Perhaps the Bolsa Familia program should be expanded (now monthly payment for keeping kids in school, vaccinated, etc.) to give about $50/ month to pregnant woman who goes to the free health care system clinics for pre-natal care, check-up, every two months. Few in rural areas get any now.


An update on Brazil:

"... One of Brazil's most favorable characteristics is a strong banking system that didn't fall prey to the so-called "innovation” known as loan securitization and derivatives.
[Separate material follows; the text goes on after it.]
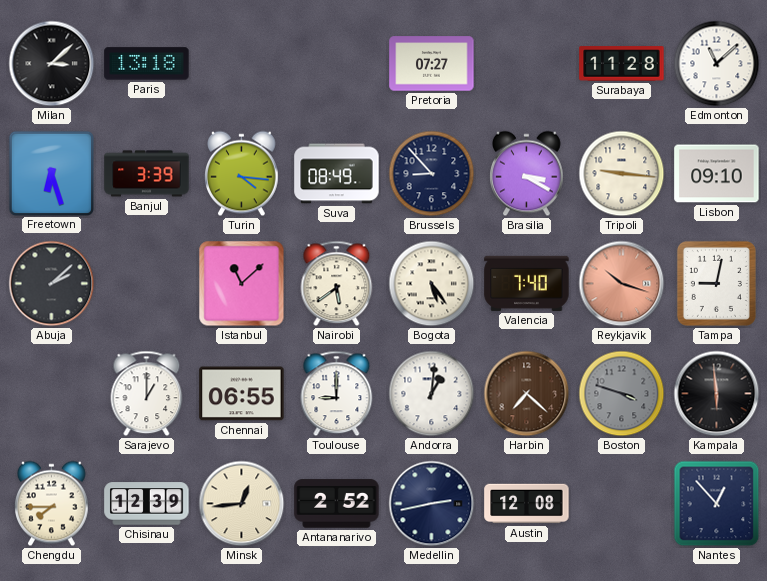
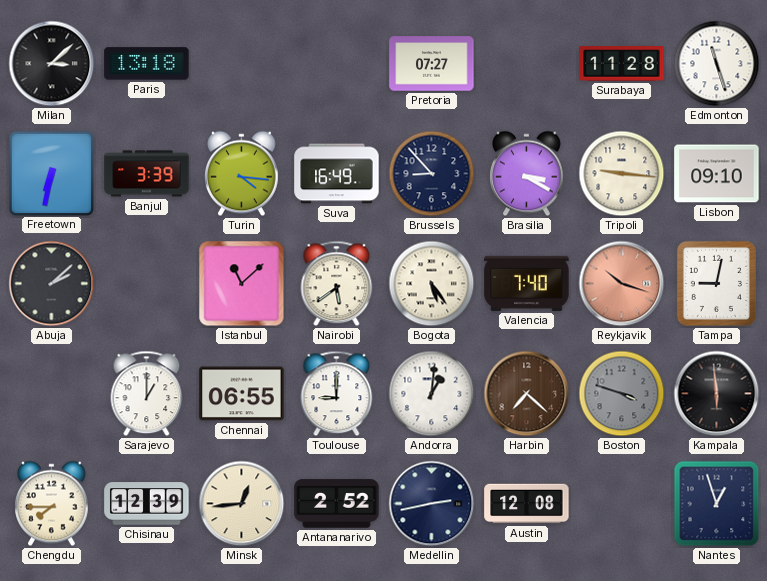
Edmonton: 11:08 -> 11:27
Freetown: 6:27 -> 6:32
Suva: 08:49 -> 16:49
Nantes: 12:53 -> 12:57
This extravaganza nearly destroyed developed economies but is largely absent in emerging markets such as Brazil. ... The Brazilian economy has been run in a characteristically sober fashion for the past 10 years, especially when compared to its Latin American peers. Brazil was a no-show at the credit-expansion and easy-money party of the past decade.*

Brazil's net public debt as a percentage to gross domestic product (GDP) peaked at about 63 percent in 2003, and reached a low of about 35 percent in 2008. Currently the figure stands at about 37 percent of GDP and should continue to fall to 2008 levels this year.

Brazil took advantage of the recent commodity boom to accumulate vast amounts of foreign reserves. Brazil now holds about USD352 billion in foreign reserves in its coffers, funds that can be used to support the economy amid periods of high capital outflows. These foreign reserves can also be deployed as needed to pay down debt.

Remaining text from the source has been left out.